I'm at a cross road. I really like Netware does exactly as it should file serve very reliably. But the prices of SCSI's are just not worth it.

I guess the question is, will Netware now have decent speed and low system utilization with a SATA HD.

TIA

Jim
 
I don't think that it was EVER a UTILIZATION problem. It might have been disk throughput that would have been better with SCSI vs. IDE, but not utilization. Maybe explain what you experienced with IDE drives.

Everybody is using Serial Attached SCSI drives now for servers - it's the norm.

I think you're a little behind the curve, so time to jump into the water.
 
I don't think I've ever seen a hard drive cause high utilization. It's usually something else.. SATA works fine though I never recommend it for production environment unless it's in a RAID 5 configuration.

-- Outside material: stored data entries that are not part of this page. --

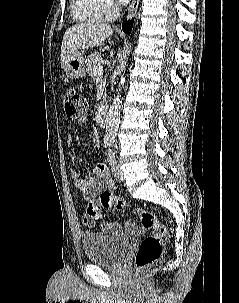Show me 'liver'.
Returning <instances> with one entry per match:
<instances>
[{
    "label": "liver",
    "mask_w": 239,
    "mask_h": 303,
    "mask_svg": "<svg viewBox=\"0 0 239 303\" xmlns=\"http://www.w3.org/2000/svg\"><path fill=\"white\" fill-rule=\"evenodd\" d=\"M113 33L108 24L100 22H87L76 24L68 28L63 36L61 46V65L65 60L79 49L98 47Z\"/></svg>",
    "instance_id": "1"
}]
</instances>
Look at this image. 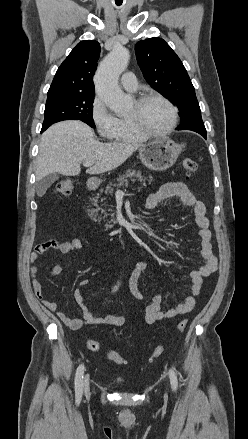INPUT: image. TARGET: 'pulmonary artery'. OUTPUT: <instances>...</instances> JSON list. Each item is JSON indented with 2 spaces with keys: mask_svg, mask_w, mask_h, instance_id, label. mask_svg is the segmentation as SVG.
Returning a JSON list of instances; mask_svg holds the SVG:
<instances>
[{
  "mask_svg": "<svg viewBox=\"0 0 248 439\" xmlns=\"http://www.w3.org/2000/svg\"><path fill=\"white\" fill-rule=\"evenodd\" d=\"M121 85L125 90L130 92H135L137 90L138 84L134 73L132 72L124 73L121 78Z\"/></svg>",
  "mask_w": 248,
  "mask_h": 439,
  "instance_id": "pulmonary-artery-1",
  "label": "pulmonary artery"
}]
</instances>
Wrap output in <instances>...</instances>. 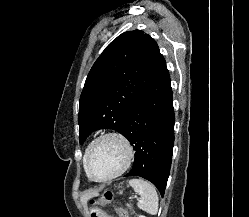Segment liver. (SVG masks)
Masks as SVG:
<instances>
[{
	"instance_id": "liver-1",
	"label": "liver",
	"mask_w": 249,
	"mask_h": 217,
	"mask_svg": "<svg viewBox=\"0 0 249 217\" xmlns=\"http://www.w3.org/2000/svg\"><path fill=\"white\" fill-rule=\"evenodd\" d=\"M97 194H98V193H96V192H89V193L84 194V195L81 197V202H82V204H83V205H86L87 200H88L89 198H91V197L96 196Z\"/></svg>"
}]
</instances>
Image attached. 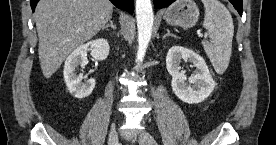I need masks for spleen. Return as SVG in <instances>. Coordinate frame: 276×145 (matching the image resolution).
Here are the masks:
<instances>
[{
  "mask_svg": "<svg viewBox=\"0 0 276 145\" xmlns=\"http://www.w3.org/2000/svg\"><path fill=\"white\" fill-rule=\"evenodd\" d=\"M205 17L203 26L207 29L210 42H202L215 71L223 74L230 61L234 25L229 10L218 0H203Z\"/></svg>",
  "mask_w": 276,
  "mask_h": 145,
  "instance_id": "spleen-1",
  "label": "spleen"
}]
</instances>
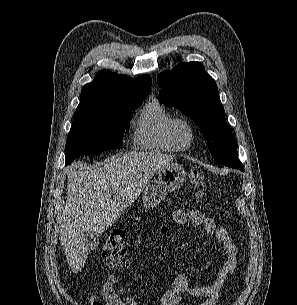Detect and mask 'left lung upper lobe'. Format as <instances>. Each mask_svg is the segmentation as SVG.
<instances>
[{
  "mask_svg": "<svg viewBox=\"0 0 297 305\" xmlns=\"http://www.w3.org/2000/svg\"><path fill=\"white\" fill-rule=\"evenodd\" d=\"M163 87L158 99L189 115L202 130L214 162L244 170L235 141L225 120L215 80L199 62L181 63L158 75Z\"/></svg>",
  "mask_w": 297,
  "mask_h": 305,
  "instance_id": "obj_1",
  "label": "left lung upper lobe"
}]
</instances>
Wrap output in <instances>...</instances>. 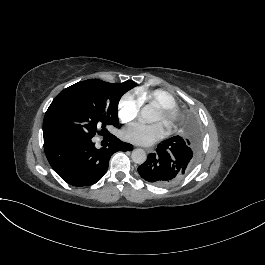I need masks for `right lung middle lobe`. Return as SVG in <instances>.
Here are the masks:
<instances>
[{"mask_svg": "<svg viewBox=\"0 0 265 265\" xmlns=\"http://www.w3.org/2000/svg\"><path fill=\"white\" fill-rule=\"evenodd\" d=\"M136 86L133 81L108 83L98 79L78 82L60 92L43 122L44 147L67 139H87L117 127L121 96ZM110 134V133H107Z\"/></svg>", "mask_w": 265, "mask_h": 265, "instance_id": "dd1d6c3e", "label": "right lung middle lobe"}]
</instances>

I see lots of server failures that cost $$$ to repair/recover from because people were too cheap to invest in protecting their data.

Marvin Huffaker, MCNE
Marvin Huffaker Consulting, Inc.
A Novell Platinum Partner
 
Waiting for the OP to tell us what he meant by high utilization - memory, CPU, disk IO?????
 
From the console monitor screen the Utilization:

The test I did used to computers connected to the server.

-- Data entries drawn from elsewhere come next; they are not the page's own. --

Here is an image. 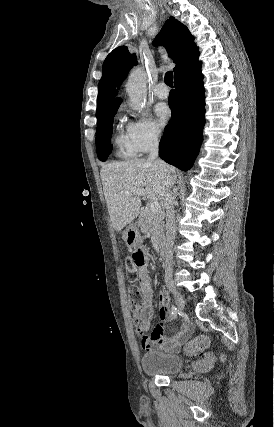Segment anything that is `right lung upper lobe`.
<instances>
[{
  "label": "right lung upper lobe",
  "mask_w": 274,
  "mask_h": 427,
  "mask_svg": "<svg viewBox=\"0 0 274 427\" xmlns=\"http://www.w3.org/2000/svg\"><path fill=\"white\" fill-rule=\"evenodd\" d=\"M164 44L169 57L176 63L175 78L191 67L201 63L198 61L199 51L194 37L188 28L174 17H170L161 32L153 41L154 46ZM137 64L135 54H130L126 46L114 49L105 59L102 78L98 85L97 113L121 102L115 97V87L119 86L128 71Z\"/></svg>",
  "instance_id": "1"
}]
</instances>
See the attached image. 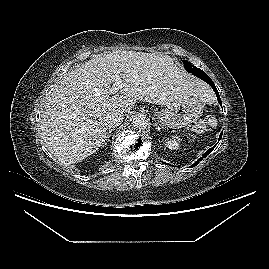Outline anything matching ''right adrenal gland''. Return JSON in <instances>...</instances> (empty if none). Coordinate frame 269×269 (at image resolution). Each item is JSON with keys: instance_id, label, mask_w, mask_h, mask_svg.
Here are the masks:
<instances>
[{"instance_id": "right-adrenal-gland-1", "label": "right adrenal gland", "mask_w": 269, "mask_h": 269, "mask_svg": "<svg viewBox=\"0 0 269 269\" xmlns=\"http://www.w3.org/2000/svg\"><path fill=\"white\" fill-rule=\"evenodd\" d=\"M114 130H115V128H111V129H109V130L107 131V135H106L105 140H104V142H103L104 145H106L107 142L110 141L111 134H112V132H113Z\"/></svg>"}]
</instances>
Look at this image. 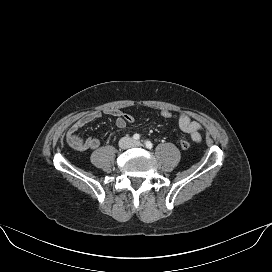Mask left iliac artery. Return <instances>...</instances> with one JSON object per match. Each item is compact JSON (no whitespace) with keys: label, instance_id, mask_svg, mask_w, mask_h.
Segmentation results:
<instances>
[{"label":"left iliac artery","instance_id":"44dca946","mask_svg":"<svg viewBox=\"0 0 272 272\" xmlns=\"http://www.w3.org/2000/svg\"><path fill=\"white\" fill-rule=\"evenodd\" d=\"M145 146L148 149H152L153 148V144L150 141H148V140L145 142Z\"/></svg>","mask_w":272,"mask_h":272}]
</instances>
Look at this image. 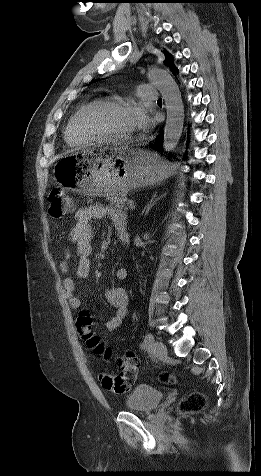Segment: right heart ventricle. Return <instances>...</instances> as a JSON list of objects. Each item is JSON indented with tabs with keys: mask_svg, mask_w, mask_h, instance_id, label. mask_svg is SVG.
<instances>
[{
	"mask_svg": "<svg viewBox=\"0 0 261 476\" xmlns=\"http://www.w3.org/2000/svg\"><path fill=\"white\" fill-rule=\"evenodd\" d=\"M80 109L75 111L69 118L65 128V141L71 147H80L88 144L90 141L83 139L76 129V117Z\"/></svg>",
	"mask_w": 261,
	"mask_h": 476,
	"instance_id": "1",
	"label": "right heart ventricle"
}]
</instances>
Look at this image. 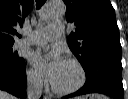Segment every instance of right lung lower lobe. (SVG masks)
<instances>
[{"label": "right lung lower lobe", "mask_w": 128, "mask_h": 99, "mask_svg": "<svg viewBox=\"0 0 128 99\" xmlns=\"http://www.w3.org/2000/svg\"><path fill=\"white\" fill-rule=\"evenodd\" d=\"M26 69L24 63L15 70L0 67V89L17 97H26Z\"/></svg>", "instance_id": "obj_1"}]
</instances>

One test was moving a couple hundred megs of JPG files (these are realtor photos of houses and an ISO file about 500 megs at the same time.

Utilization bounced from 30 - 90% in both tests.

Jim
 
Does the utilization go down to normal (1%-3%) after the file transfer is complete?

Are you READING files FROM the server or are you WRITING files TO the server?

I would not expect READs to cause high utilization.. If WRITES to the server are slow and causing utilization, it's because you have a poor performing disc channel (slow) and the drive cannot keep up with your write requests.

Either way, slow READs and sometimes slow WRITES can be improved by increasing RAM. How much RAM does your server have?

As a rule of Thumb, SATA's architecture is much slower than SCSI or SAS.. And it's way slower than a RAID of SAS/SCSI that has a huge amount of cache to improve performance. Going back to my mention of SATA RAID, even a SATA RAID controller should have RAM onboard to cache and help improve disk reads/writes. It's single drive configurations that give you the worst performance and also give you higher risk in the event of drive failure.




Marvin Huffaker, MCNE
Marvin Huffaker Consulting, Inc.
A Novell Platinum Partner
 
Hi, yes writes and yes, the utilization goes down after the transfer. The sever has 2 gigs of RAM. In this test it was with 1 drive using the mainboards sata controller.

Your summary is what i suspected. That's why i switch to a scsi.

Your idea of a raid controller sounds interesting. Do you know of a model that is Netware friendly and has hoards of RAM on it?

Thanks!

Jim
 
2 GB of RAM is like a desktop computer. You've got to step up your hardware specs quite a bit to be running a server class machine.